====== Study material

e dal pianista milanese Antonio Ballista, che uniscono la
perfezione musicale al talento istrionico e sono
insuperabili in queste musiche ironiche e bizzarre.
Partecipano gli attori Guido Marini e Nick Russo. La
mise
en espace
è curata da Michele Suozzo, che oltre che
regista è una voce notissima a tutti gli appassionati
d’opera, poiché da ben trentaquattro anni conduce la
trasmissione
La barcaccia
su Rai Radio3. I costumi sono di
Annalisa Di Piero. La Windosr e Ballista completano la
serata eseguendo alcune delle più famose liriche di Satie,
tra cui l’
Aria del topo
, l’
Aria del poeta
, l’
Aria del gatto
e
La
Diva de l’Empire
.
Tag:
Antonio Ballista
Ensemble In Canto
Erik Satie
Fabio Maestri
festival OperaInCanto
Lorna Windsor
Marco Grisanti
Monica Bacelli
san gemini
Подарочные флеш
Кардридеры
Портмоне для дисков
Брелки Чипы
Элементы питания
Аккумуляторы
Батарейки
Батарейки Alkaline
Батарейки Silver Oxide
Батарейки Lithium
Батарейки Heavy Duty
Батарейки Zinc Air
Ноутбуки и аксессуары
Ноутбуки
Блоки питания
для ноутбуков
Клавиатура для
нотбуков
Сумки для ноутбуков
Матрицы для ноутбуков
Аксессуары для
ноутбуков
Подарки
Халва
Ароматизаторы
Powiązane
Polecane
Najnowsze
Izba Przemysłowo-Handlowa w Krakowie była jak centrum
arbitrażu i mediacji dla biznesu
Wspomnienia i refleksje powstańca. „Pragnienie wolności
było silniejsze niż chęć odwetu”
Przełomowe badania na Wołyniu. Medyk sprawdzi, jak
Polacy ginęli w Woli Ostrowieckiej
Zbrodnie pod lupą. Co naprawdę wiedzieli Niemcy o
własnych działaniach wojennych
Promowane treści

============

» Problem
Output the lines above between the one holding "Клавиатура для" and the one holding "arbitrażu i mediacji dla biznesu", inclusive, with nothing before or after them.

» Answer space
Клавиатура для
нотбуков
Сумки для ноутбуков
Матрицы для ноутбуков
Аксессуары для
ноутбуков
Подарки
Халва
Ароматизаторы
Powiązane
Polecane
Najnowsze
Izba Przemysłowo-Handlowa w Krakowie była jak centrum
arbitrażu i mediacji dla biznesu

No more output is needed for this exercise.